I feel like I am under attack. I am being bombarded by imagery, forecasts, retweets, shares, and the like about Tropical Storm Isaac. Of course, the more you tweet, the harder it is for good information to be found that it timely and relevant. I certainly can not claim that I everything I tweet is necessary, or good, or even useful (Thankfully I do not tweet very much). Do you stay on message? Stay focused? Provide substantive updates?
A novel concept was presented at the AMS Summer Community Meeting by Jeanette Sutton, University of Colorado. She boldly stated that twitter was the next observation system. Astutely pointing out that people generate data (tweets, pictures) that may have substantive meaning worthy of collecting on the ground in any situation, be it a crisis, disaster, or event of note.
She stated boldly that people are ravenous in their pursuit of information.

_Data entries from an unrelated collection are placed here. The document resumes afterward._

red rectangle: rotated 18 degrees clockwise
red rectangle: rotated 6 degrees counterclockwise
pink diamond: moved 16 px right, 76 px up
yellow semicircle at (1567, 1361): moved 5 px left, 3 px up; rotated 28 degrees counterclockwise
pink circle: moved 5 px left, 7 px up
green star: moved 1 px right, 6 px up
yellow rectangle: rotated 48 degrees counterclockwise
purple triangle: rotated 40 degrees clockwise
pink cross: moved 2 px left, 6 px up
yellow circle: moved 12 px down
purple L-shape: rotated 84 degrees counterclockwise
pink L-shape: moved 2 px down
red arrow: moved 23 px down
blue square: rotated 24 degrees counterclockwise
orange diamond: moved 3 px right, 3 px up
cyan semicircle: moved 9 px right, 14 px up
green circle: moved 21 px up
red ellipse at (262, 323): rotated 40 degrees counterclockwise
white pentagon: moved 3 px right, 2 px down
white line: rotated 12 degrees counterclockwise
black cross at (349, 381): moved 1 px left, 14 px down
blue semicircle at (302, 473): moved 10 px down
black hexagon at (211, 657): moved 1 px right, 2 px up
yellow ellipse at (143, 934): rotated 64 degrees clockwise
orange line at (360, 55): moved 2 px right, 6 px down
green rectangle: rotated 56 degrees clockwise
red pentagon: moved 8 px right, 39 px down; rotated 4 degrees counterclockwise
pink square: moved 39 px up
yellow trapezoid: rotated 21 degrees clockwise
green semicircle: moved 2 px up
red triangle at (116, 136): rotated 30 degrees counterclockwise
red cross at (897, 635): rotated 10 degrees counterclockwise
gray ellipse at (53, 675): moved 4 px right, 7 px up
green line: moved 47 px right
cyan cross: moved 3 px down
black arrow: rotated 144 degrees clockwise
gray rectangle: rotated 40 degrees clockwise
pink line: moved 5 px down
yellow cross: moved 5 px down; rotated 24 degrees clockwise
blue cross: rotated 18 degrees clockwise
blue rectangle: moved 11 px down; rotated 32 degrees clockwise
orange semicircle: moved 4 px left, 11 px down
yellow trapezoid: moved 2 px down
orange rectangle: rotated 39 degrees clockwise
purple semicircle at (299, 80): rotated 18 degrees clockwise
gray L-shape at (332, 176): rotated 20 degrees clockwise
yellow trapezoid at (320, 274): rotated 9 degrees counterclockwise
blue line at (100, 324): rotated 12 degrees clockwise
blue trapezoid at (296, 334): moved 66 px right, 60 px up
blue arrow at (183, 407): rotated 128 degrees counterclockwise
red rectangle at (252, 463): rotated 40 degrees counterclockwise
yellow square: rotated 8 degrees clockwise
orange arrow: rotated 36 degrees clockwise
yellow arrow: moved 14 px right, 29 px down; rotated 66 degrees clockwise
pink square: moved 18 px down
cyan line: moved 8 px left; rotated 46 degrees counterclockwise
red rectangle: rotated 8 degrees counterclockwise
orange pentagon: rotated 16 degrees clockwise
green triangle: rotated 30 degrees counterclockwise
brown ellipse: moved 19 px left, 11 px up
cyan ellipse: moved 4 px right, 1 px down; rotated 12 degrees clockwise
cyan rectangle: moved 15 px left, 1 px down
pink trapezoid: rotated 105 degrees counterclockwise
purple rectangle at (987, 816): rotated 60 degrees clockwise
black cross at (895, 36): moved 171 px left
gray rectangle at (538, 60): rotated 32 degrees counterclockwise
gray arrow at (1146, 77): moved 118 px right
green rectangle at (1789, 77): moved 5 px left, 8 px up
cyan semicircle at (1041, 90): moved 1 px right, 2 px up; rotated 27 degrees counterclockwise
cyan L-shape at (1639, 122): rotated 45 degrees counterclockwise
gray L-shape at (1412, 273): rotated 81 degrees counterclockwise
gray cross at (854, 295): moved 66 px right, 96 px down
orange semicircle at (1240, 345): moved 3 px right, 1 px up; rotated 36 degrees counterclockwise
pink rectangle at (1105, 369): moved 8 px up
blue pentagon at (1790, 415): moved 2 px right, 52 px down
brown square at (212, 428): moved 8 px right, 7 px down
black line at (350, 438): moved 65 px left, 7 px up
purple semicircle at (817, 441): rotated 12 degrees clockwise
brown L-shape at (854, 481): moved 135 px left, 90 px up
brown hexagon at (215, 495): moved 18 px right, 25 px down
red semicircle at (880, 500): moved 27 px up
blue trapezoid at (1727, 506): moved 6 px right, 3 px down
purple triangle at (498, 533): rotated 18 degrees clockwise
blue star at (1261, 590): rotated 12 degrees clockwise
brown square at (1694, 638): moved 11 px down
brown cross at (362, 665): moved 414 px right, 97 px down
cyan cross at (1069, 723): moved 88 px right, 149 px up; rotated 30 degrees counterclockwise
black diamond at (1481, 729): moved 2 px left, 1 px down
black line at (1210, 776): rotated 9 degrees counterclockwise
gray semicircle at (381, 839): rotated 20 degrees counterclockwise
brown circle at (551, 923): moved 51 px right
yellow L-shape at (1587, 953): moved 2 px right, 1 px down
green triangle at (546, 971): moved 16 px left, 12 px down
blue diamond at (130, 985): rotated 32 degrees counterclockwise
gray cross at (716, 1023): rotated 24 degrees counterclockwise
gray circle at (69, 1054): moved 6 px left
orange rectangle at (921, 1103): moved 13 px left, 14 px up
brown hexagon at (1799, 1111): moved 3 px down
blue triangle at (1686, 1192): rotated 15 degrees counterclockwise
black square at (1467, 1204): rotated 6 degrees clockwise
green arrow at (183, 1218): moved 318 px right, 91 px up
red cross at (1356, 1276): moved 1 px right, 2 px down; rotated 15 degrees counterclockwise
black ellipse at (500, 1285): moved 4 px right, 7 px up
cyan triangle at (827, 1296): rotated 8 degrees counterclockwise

Let me point out that a) there needs to be information to pursue and b) people will look for the information they want, not what you throw at them wildly.
Other random facts: Something like 50 percent of people in this country have a smart phone. Of those people 47 percent use that smart phone to get weather information (of some type).
So with an observing system like this:
1. Why bombard people with information? How do we, in the collective, present enough information to be meaningful, that reaches those people who we are trying reach?
2. Who is doing the listening?
Dr Suttons' work involved trying to figure out the trusted, local sources of information before, during, and after an event. The point of course is to steer information seekers to those people. This is of course has me thinking what the broader disaster community should be providing? because the bombardment is exactly successful, its just what happens. How does a community like this evolve?